Thursday, April 17, 2014

I'm Going On a Mission

So I'm actually writing this before many of you will have heard the news. Starting, anyway. I've had so many thoughts during the decision, papers, and submitting process that I have wanted to write down, that I decided to just throw this post into a draft folder, and release it when I announce. And if you're reading it, that means I announced it today! Or, you know, some time in the near past.
When I first started thinking about a mission, I was at the VC with my Sisters, and realized that even though I had a TON of homework, I didn't really care. I just wanted to stay there and continue to talk about gospel things. When I related the thought to them, they gave me a knowing look, and I said "Crap. That's what a mission is..." to which they laughed and nodded.
Since then, there have been many little instances, many promptings that this was the direction I needed to go. I remember the biggest "aha" moment was when we were discussing the restoration in Institute. Brother Chatwin had us write down things that we had because of the Gospel. I wrote down plenty of things, and then he asked, Now what are you willing to sacrifice in thanks?
Crap, I said, looking at the ceiling....
I knew a mission is what He wanted me to do. And I wasn't in love with the idea.
I always said that if Heavenly Father told me I needed to go on a mission, I would do it... I just enver thought he would. I'm 23, I should already have 2 kids and a 3rd on the way, according to the Official Mormon Timeline.
(not a real thing, non-member people. It's a joke.)
But when I decided, I was firm on my decision. Which is unusual for me, as I'm the most indecisive person in the WORLD. That's how I know it's right, because I will waffle on everything.
Going back to the sacrifice thing. I was worried most about leaving smack dab in the middle of my degree. I'm not going to be able to sing as much as I do now.
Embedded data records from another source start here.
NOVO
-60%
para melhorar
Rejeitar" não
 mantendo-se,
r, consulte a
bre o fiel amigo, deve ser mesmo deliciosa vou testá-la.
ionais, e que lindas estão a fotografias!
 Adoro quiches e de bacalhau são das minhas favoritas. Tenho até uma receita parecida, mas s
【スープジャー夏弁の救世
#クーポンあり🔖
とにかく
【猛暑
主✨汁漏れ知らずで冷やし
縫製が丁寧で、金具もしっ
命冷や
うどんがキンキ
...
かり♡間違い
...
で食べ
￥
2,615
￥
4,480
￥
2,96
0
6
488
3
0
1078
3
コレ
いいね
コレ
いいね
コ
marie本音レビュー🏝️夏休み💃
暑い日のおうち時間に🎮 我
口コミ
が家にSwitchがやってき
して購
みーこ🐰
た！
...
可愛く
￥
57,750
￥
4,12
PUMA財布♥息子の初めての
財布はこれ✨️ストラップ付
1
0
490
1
How is my voice going to fair over the next two years? How am I going to come home, and immediately have to give my junior recital, and be prepared for it? I've come to realize that none of that matters, in the eternal perspective. He will provide for me as I serve Him, and after I have served Him.
The hardest part about going pin my mission is leaving my family, and especially all the new friends I've made in the last few months. Since returning to the Church, I've made many be friends, and developed done if the closest relationships I've ever had. It's going to be extremely difficult to leave those people, and know that in 2 years, I may not be able to spend as much time with them as I could now. But again, I know He has a plan that's better than anything I can conceive of, and so I know that I need only serve faithfully, and all will be well.


Okay, opened the call tonight...


ENGLAND???????? WHAT~!!!!!!!!!!!!!!!!!!!!! I'm going to a foreign MTC!!!!!
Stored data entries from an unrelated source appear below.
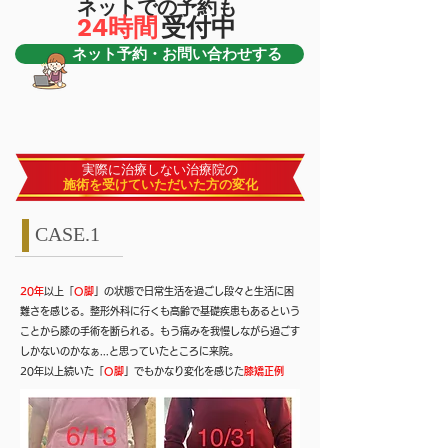
​ネットでの予約も
24時間
​受付中
ネット予約・お問い合わせする
実際に治療しない治療院の
施術を受けていただいた方の変化
CASE.1
20年
以上「
O脚
」の状態で日常生活を過ごし段々と生活に困
難さを感じる。整形外科に行くも高齢で基礎疾患もあるという
ことから膝の手術を断られる。もう痛みを我慢しながら過ごす
しかないのかなぁ...と思っていたところに来院。
​20年以上続いた「
O脚
」でもかなり変化を感じた
膝矯正例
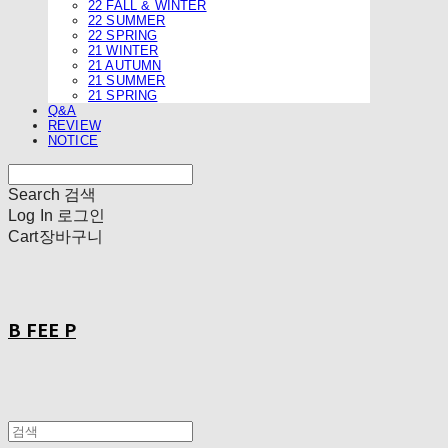
22 FALL & WINTER
22 SUMMER
22 SPRING
21 WINTER
21 AUTUMN
21 SUMMER
21 SPRING
Q&A
REVIEW
NOTICE
Search
검색
Log In
로그인
Cart
장바구니
B FEE P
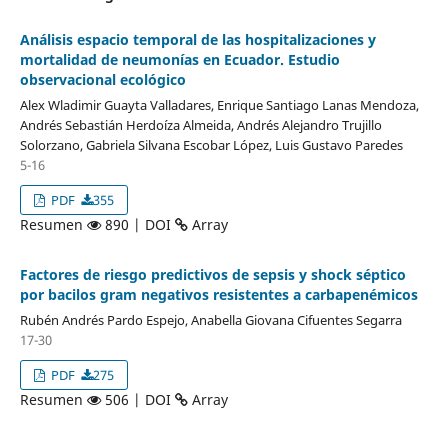
Análisis espacio temporal de las hospitalizaciones y
mortalidad de neumonías en Ecuador. Estudio
observacional ecológico
Alex Wladimir Guayta Valladares, Enrique Santiago Lanas Mendoza,
Andrés Sebastián Herdoíza Almeida, Andrés Alejandro Trujillo
Solorzano, Gabriela Silvana Escobar López, Luis Gustavo Paredes
5-16
PDF
355
Resumen
890 | DOI
Array
Factores de riesgo predictivos de sepsis y shock séptico
por bacilos gram negativos resistentes a carbapenémicos
Rubén Andrés Pardo Espejo, Anabella Giovana Cifuentes Segarra
17-30
PDF
275
Resumen
506 | DOI
Array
Seriously guys, I'm so excited. The thought hit me in institute the other day: I'm happy that I have the opportunity, the privelege to serve. Not the duty, or obligation, or that I have to. I'm truly glad that I get to go to a distant land, and teach people how to find the joy I have found. How the Gospel is really all about love.

In institute last week, we were discussing Conference, and I had to give a thought before the class began. I talked about how I heard so much about love in those sessions. Later, someone mentioned the story of a lady who heard the message of Marriage in every single talk, but years later looked up the talks and not one was about that. Not one even mentioned marriage. Brother Chatwin made the joke that I wrote down 8 pages of notes, and every single one was about love. After everyone chuckled, his tone softened, he said, and how wonderful that THAT is what he took away from conference as he prepares to go on his mission.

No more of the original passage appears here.